Another Virago in the house? All right. It's Winifred Holtby's SOUTH RIDING. I didn’t like this one so much as her best friend Vera Brittain's masterpiece, HONOURABLE ESTATE..

Holtby, the subject of Vera Brittain's memoir, TESTAMENT OF FRIENDSHIP, simply did not write as fluidly and well as Brittain. Holtby’s sprawling, intelligent, political, if somewhat turgid, novel, is compelling, yet awkward, the labored story of a town. SOUTH RIDING fascinatingly spirals out from actions of the city council of South Riding to highlight the characters of all classes from shack dwellers to headmistresses to construction workers on the dole to once wealthy farmers. Perhaps that is its appeal: Holtby cares so much about her characters and contrasts the innocence of socialists and do-gooders to the corruption of sleazy council members who hope to make real estate deals by preying on the poor. The traditional narrative is never preachy, and she gives all the characters their due. Published posthumously in 1936, the Winner of the James Tait Black Award, it doesn’t measure up to the best of ‘30s liberal writers like Storm jameson. Nevertheless, it is a very good traditional novel, logically constructed, if not exquisitely written.

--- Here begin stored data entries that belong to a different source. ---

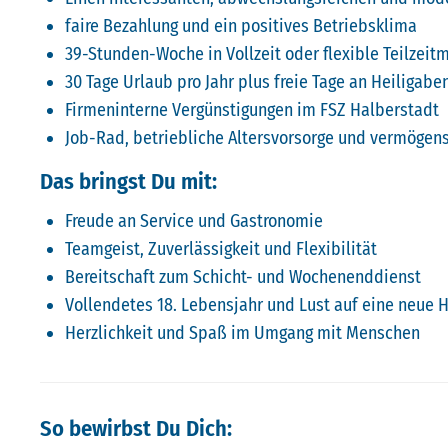
faire Bezahlung und ein positives Betriebsklima
39-Stunden-Woche in Vollzeit oder flexible Teilzeit
30 Tage Urlaub pro Jahr plus freie Tage an Heiligabe
Firmeninterne Vergünstigungen im FSZ Halberstadt
Job-Rad, betriebliche Altersvorsorge und vermöge
Das bringst Du mit:
Freude an Service und Gastronomie
Teamgeist, Zuverlässigkeit und Flexibilität
Bereitschaft zum Schicht- und Wochenenddienst
Vollendetes 18. Lebensjahr und Lust auf eine neue 
Herzlichkeit und Spaß im Umgang mit Menschen
So bewirbst Du Dich: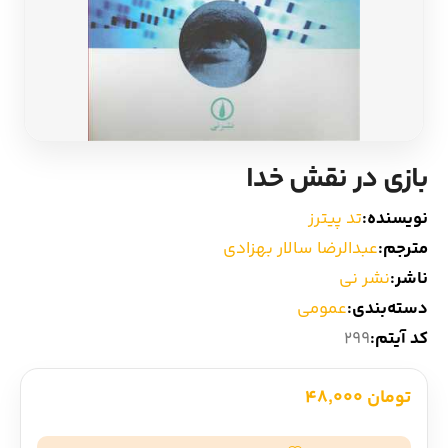
ادیان و اساطیر
سایر کشورهای اروپا
زبان خارجی
داستان کوتاه
مرجع و علمی
شعر و متون کهن
بازی در نقش خدا
ادبیات
نویسنده:
تد پیترز
مترجم:
عبدالرضا سالار بهزادی
زندگینامه
ناشر:
نشر نی
دسته‌بندی:
عمومی
ادبیات نمایشی
کد آیتم:
299
تومان 48,000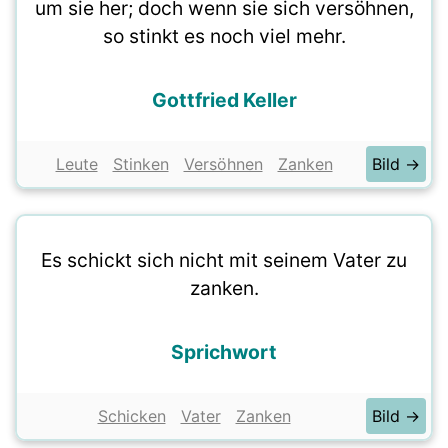
um sie her; doch wenn sie sich versöhnen,
so stinkt es noch viel mehr.
Gottfried Keller
Leute
Stinken
Versöhnen
Zanken
Bild →
Es schickt sich nicht mit seinem Vater zu
zanken.
Sprichwort
Schicken
Vater
Zanken
Bild →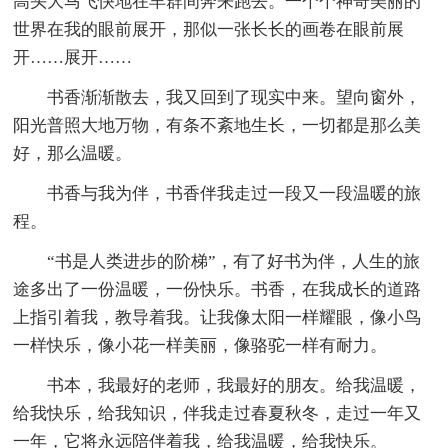
高头大马飞快地在羊群间奔来跑去。一个个神奇美丽的
世界在我的眼前展开，那似一张长长的画卷在眼前展
开……展开……
书香渐渐散去，我又回到了现实中来。望向窗外，
阳光普照大地万物，有条不紊地生长，一切都是那么美
好，那么温暖。
书香与我为伴，书香伴我走过一段又一段温暖的旅
程。
“书是人类进步的阶梯”，有了好书为伴，人生的旅
途多出了一份温暖，一份快乐。书香，在我成长的道路
上指引着我，教导着我。让我像太阳一样耀眼，像小鸟
一样快乐，像小花一样美丽，像骆驼一样有耐力。
书本，我最好的老师，我最好的朋友。给我温暖，
给我快乐，给我知识，伴我走过春夏秋冬，走过一年又
一年，它将永远陪伴着我，给我温暖，给我快乐。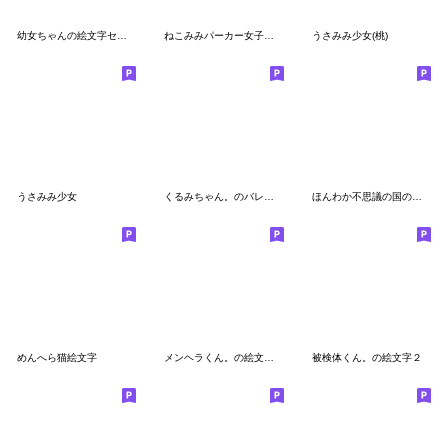
幼女ちゃんの絵文字セット
ねこみみパーカー女子の絵文字
うさみみ少女(桃)
うさみみ少女
くるみちゃん。のバレンタイン絵文字。
ほんわか不思議の国の絵文字
めんへら猫絵文字
メンヘラくん。の絵文字３（猫）
被検体くん。の絵文字２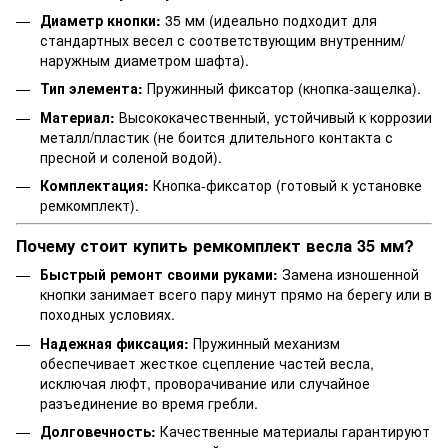
Диаметр кнопки:
35 мм (идеально подходит для
стандартных весел с соответствующим внутренним/
наружным диаметром шафта).
Тип элемента:
Пружинный фиксатор (кнопка-защелка).
Материал:
Высококачественный, устойчивый к коррозии
металл/пластик (не боится длительного контакта с
пресной и соленой водой).
Комплектация:
Кнопка-фиксатор (готовый к установке
ремкомплект).
Почему стоит купить ремкомплект весла 35 мм?
Быстрый ремонт своими руками:
Замена изношенной
кнопки занимает всего пару минут прямо на берегу или в
походных условиях.
Надежная фиксация:
Пружинный механизм
обеспечивает жесткое сцепление частей весла,
исключая люфт, проворачивание или случайное
разъединение во время гребли.
Долговечность:
Качественные материалы гарантируют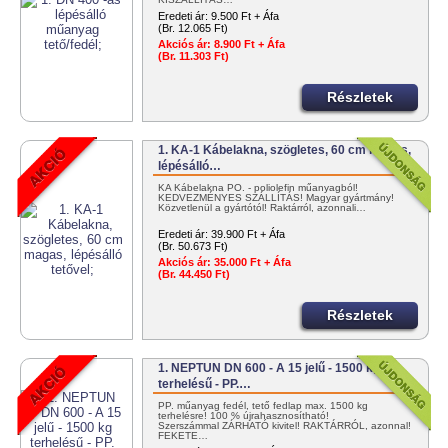
Eredeti ár:
9.500 Ft + Áfa
(Br. 12.065 Ft)
Akciós ár:
8.900 Ft + Áfa
(Br. 11.303 Ft)
Részletek
1. KA-1 Kábelakna, szögletes, 60 cm magas,
lépésálló…
KA Kábelakna PO. - poliolefin műanyagból!
KEDVEZMÉNYES SZÁLLÍTÁS! Magyar gyártmány!
Közvetlenül a gyártótól! Raktárról, azonnali…
Eredeti ár:
39.900 Ft + Áfa
(Br. 50.673 Ft)
Akciós ár:
35.000 Ft + Áfa
(Br. 44.450 Ft)
Részletek
1. NEPTUN DN 600 - A 15 jelű - 1500 kg
terhelésű - PP.…
PP. műanyag fedél, tető fedlap max. 1500 kg
terhelésre! 100 % újrahasznosítható!
Szerszámmal ZÁRHATÓ kivitel! RAKTÁRRÓL, azonnal!
FEKETE…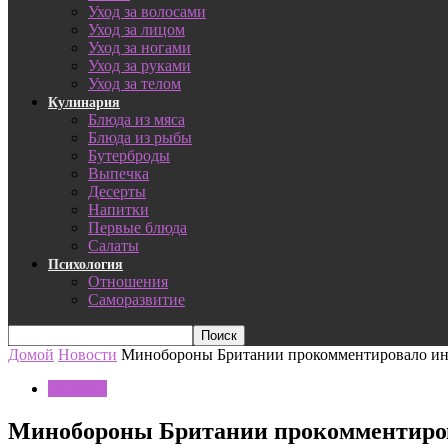
Уход за волосами
Уход за лицом
Уход за ногами
Уход за руками
Уход за телом
Кулинария
Блюда из мяса
Блюда из рыбы
Бутерброды
Выпечка
Десерты
Напитки
Первые блюда
Салаты
Психология
Отношения
Саморазвитие
Домой
Новости
Минобороны Британии прокомментировало инц
Новости
Минобороны Британии прокомментиров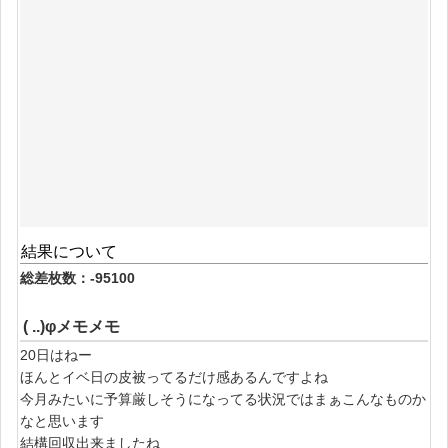
結果について
総差枚数：-95100
( ..)φメモメモ
20日はねー
ほんとイベ日の皮被ってるだけ感あるんですよね
今月みたいに予算厳しそうになってる状況ではまぁこんなものか
なと思います
結構回収出来ましたね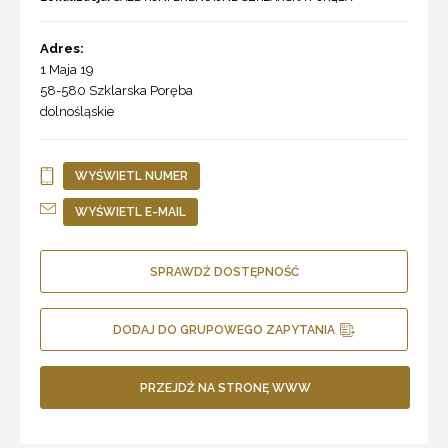
Adres:
1 Maja 19
58-580
Szklarska Poręba
dolnośląskie
WYŚWIETL NUMER
WYŚWIETL E-MAIL
SPRAWDŹ DOSTĘPNOŚĆ
DODAJ DO GRUPOWEGO ZAPYTANIA
PRZEJDŹ NA STRONĘ WWW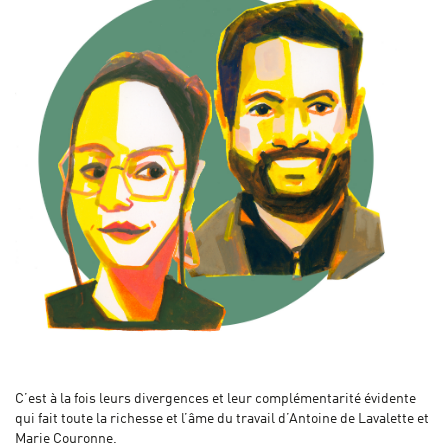
C’est à la fois leurs divergences et leur complémentarité évidente
qui fait toute la richesse et l’âme du travail d’Antoine de Lavalette et
Marie Couronne.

In her preface Holtby wrote to her alderman mother: “What fascinated me was the discovery that apparently academic and impersonal resolutions passed in a city council were daily revolutionizing the lives of those men and women whom they affected. The complex tangle of motives prompting public decisions, the unforeseen consequences of their enactment on private lives appeared to me as part of the unseen pattern of the English landscape.”

Anyway...this one is readily available, though I’m not sure about Holtby’s others.